I've been thinking about this a lot this morning. Since it's November, there are a ton of people out there talking about all the things they are grateful for. On Facebook, a whole crowd of people are posting something they are thankful for every day for the month. I haven't joined in-- though I'm thankful for so many things, I am not a crowd-follower. Probably it's just my pride; I don't want to seem like everyone else. But even though I have silly, immature reasons for refusing to post gratitude snippets on Facebook, I am grateful for all the wonderful blessings God has given me:
My amazing husband.
My four energetic, creative, loving kids.
My snug, spacious house.
My still-running-even-though-it's-paid-off minivan.
My family's good health and freedom from accidents.
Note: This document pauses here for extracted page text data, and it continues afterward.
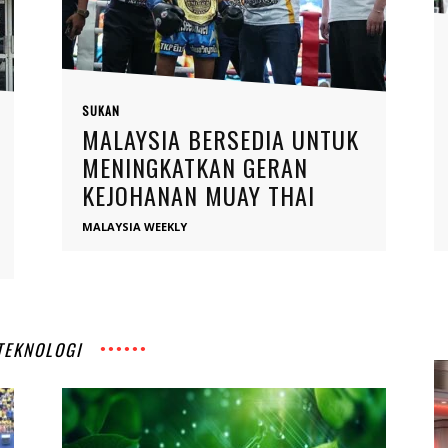
SUKAN
MALAYSIA BERSEDIA UNTUK
MENINGKATKAN GERAN
KEJOHANAN MUAY THAI
MALAYSIA WEEKLY
TEKNOLOGI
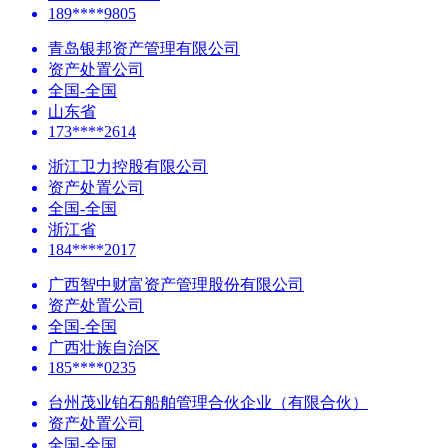
189****9805
青岛银邦资产管理有限公司
资产处置公司
全国-全国
山东省
173****2614
浙江卫力控股有限公司
资产处置公司
全国-全国
浙江省
184****2017
广西智中财富资产管理股份有限公司
资产处置公司
全国-全国
广西壮族自治区
185****0235
台州茂业铂石船舶管理合伙企业（有限合伙）
资产处置公司
全国-全国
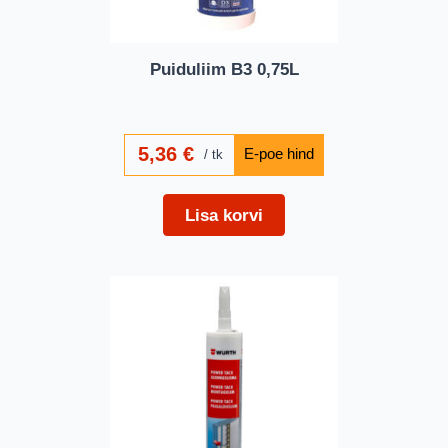
Puiduliim B3 0,75L
5,36
€
tk
Lisa korvi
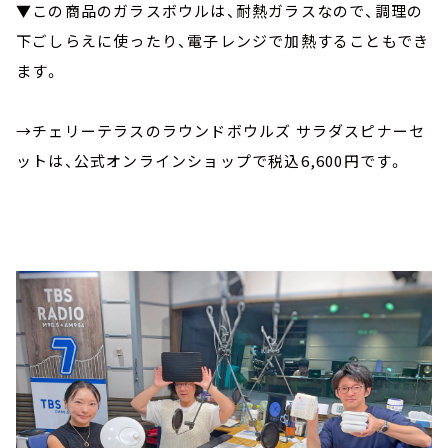
▼この商品のガラスボウルは、耐熱ガラスなので、調理の
下ごしらえに使ったり、電子レンジで加熱することもでき
ます。
→チェリーテラスのラウンドボウルズ サラダスピナーセ
ットは、公式オンラインショップで税込6,600円です。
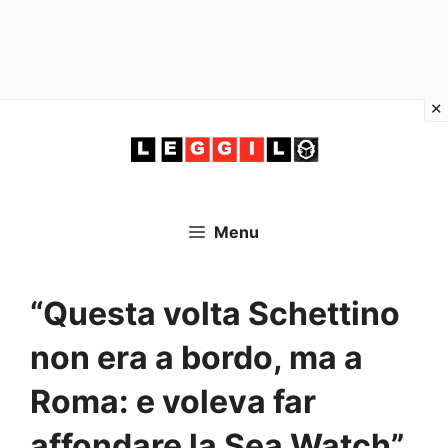
Vai
al
contenuto
Menu
“Questa volta Schettino
non era a bordo, ma a
Roma: e voleva far
affondare la Sea Watch”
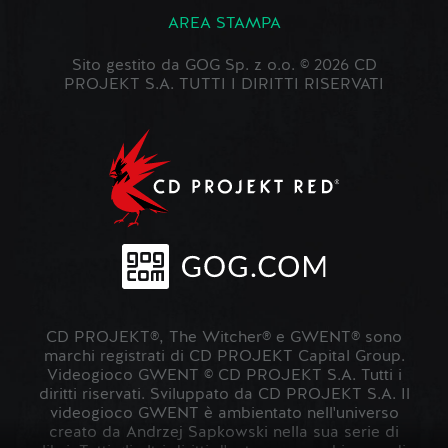
AREA STAMPA
Sito gestito da GOG Sp. z o.o. © 2026 CD
PROJEKT S.A. TUTTI I DIRITTI RISERVATI
CD PROJEKT®, The Witcher® e GWENT® sono
marchi registrati di CD PROJEKT Capital Group.
Videogioco GWENT © CD PROJEKT S.A. Tutti i
diritti riservati. Sviluppato da CD PROJEKT S.A. Il
videogioco GWENT è ambientato nell'universo
creato da Andrzej Sapkowski nella sua serie di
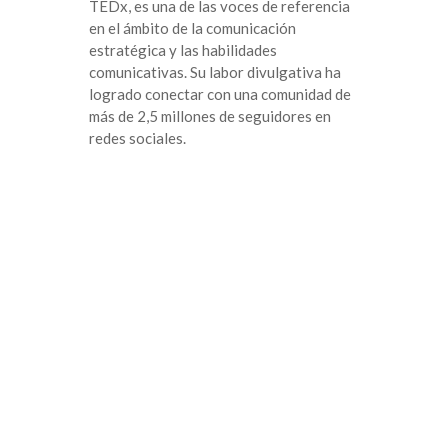
TEDx, es una de las voces de referencia
en el ámbito de la comunicación
estratégica y las habilidades
comunicativas. Su labor divulgativa ha
logrado conectar con una comunidad de
más de 2,5 millones de seguidores en
redes sociales.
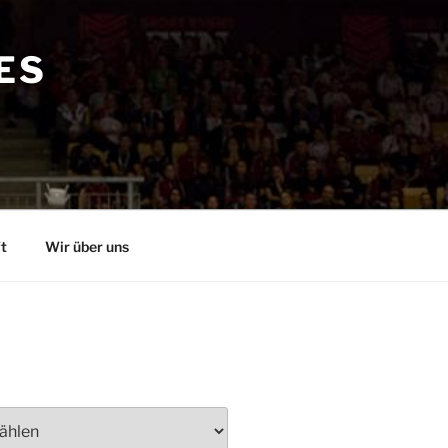
ES
t
Wir über uns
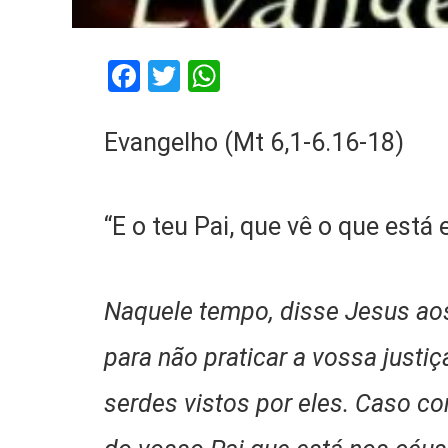
Facebook
Twitter
WhatsApp
Evangelho (Mt 6,1-6.16-18)
“E o teu Pai, que vê o que está
Naquele tempo, disse Jesus aos 
para não praticar a vossa justi
serdes vistos por eles. Caso co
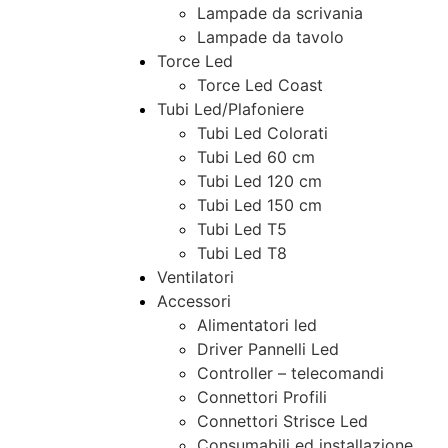
Lampade da scrivania
Lampade da tavolo
Torce Led
Torce Led Coast
Tubi Led/Plafoniere
Tubi Led Colorati
Tubi Led 60 cm
Tubi Led 120 cm
Tubi Led 150 cm
Tubi Led T5
Tubi Led T8
Ventilatori
Accessori
Alimentatori led
Driver Pannelli Led
Controller – telecomandi
Connettori Profili
Connettori Strisce Led
Consumabili ed installazione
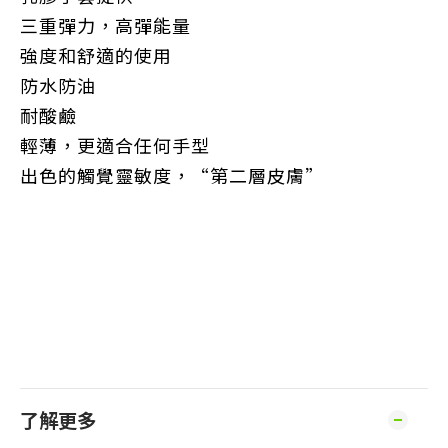
三重彈力，高彈能量
強度和舒適的使用
防水防油
耐酸鹼
輕薄，更適合任何手型
出色的觸覺靈敏度，“第二層皮膚”
了解更多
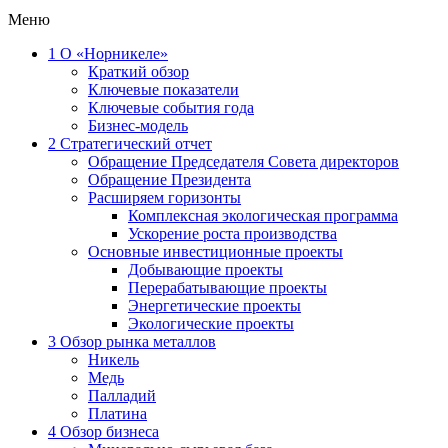
Меню
1
О «Норникеле»
Краткий обзор
Ключевые показатели
Ключевые события года
Бизнес-модель
2
Стратегический отчет
Обращение Председателя Совета директоров
Обращение Президента
Расширяем горизонты
Комплексная экологическая программа
Ускорение роста производства
Основные инвестиционные проекты
Добывающие проекты
Перерабатывающие проекты
Энергетические проекты
Экологические проекты
3
Обзор рынка металлов
Никель
Медь
Палладий
Платина
4
Обзор бизнеса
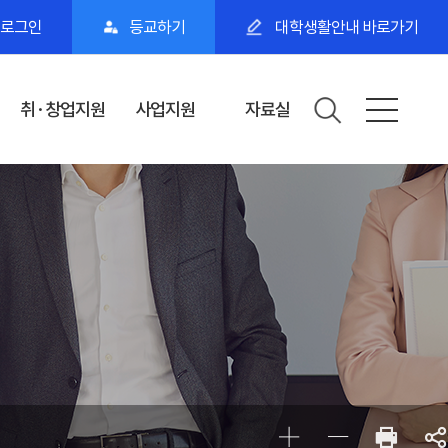
로그인
등교하기
대학생활안내 바로가기
취·창업지원
사업지원
자료실
취·창업특강
K-MOOC
티칭팁
국가근로장학 프로
K-MOOC 학점은
러닝팁
그램
행제
회
단계별 취업프로그
KOCW
램
좌
AI.D 30+ 집중캠프
취업·진학정보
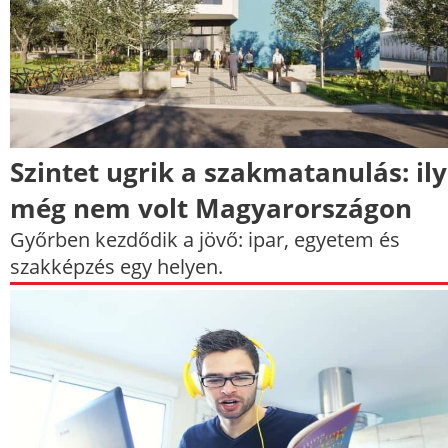
Szintet ugrik a szakmatanulás: il
még nem volt Magyarországon
Győrben kezdődik a jövő: ipar, egyetem és
szakképzés egy helyen.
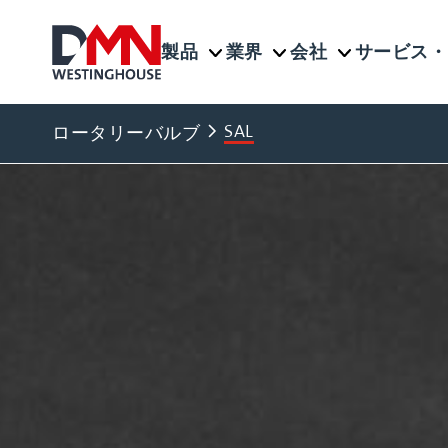
製品
業界
会社
サービス・
SAL
ロータリーバルブ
The gospel of Jesus Christ in my life and all the benefits that come from
living a life full of faith.
Oh, the list could go on and on. But I do have to wonder . . . with so many terrific blessings in my life, what is then required of me? The Lord couldn't give me so much without expecting something substantial in return.
Normally (as those of you who know me well would attest), this thought would be very overwhelming. I am a perfectionist by nature, and if I'm not doing everything and doing it PERFECTLY, then I feel like a failure. But this morning, it feels differently. Heavenly Father doesn't want me to do "everything"-- He just wants me to put Him first in my life. He wants my heart. And He wants me to love and serve and care for other people around me.
Right now we live in a world where most people are focused on themselves. I'm included in that, even if what I'm doing is stressing about how I am not good enough. What a waste of energy! I think that if I just spend a little more time turning to God, not so I can wail about how awful I am, but to see what He wants me to do for others, maybe that would be a better direction for my life. I might not feel so overwhelmed. Maybe it would be easier to prioritize.
Then perhaps I can truly begin to give back in return for all the wonderful things I have been given.
Comments
You are SO on the right track. God bless!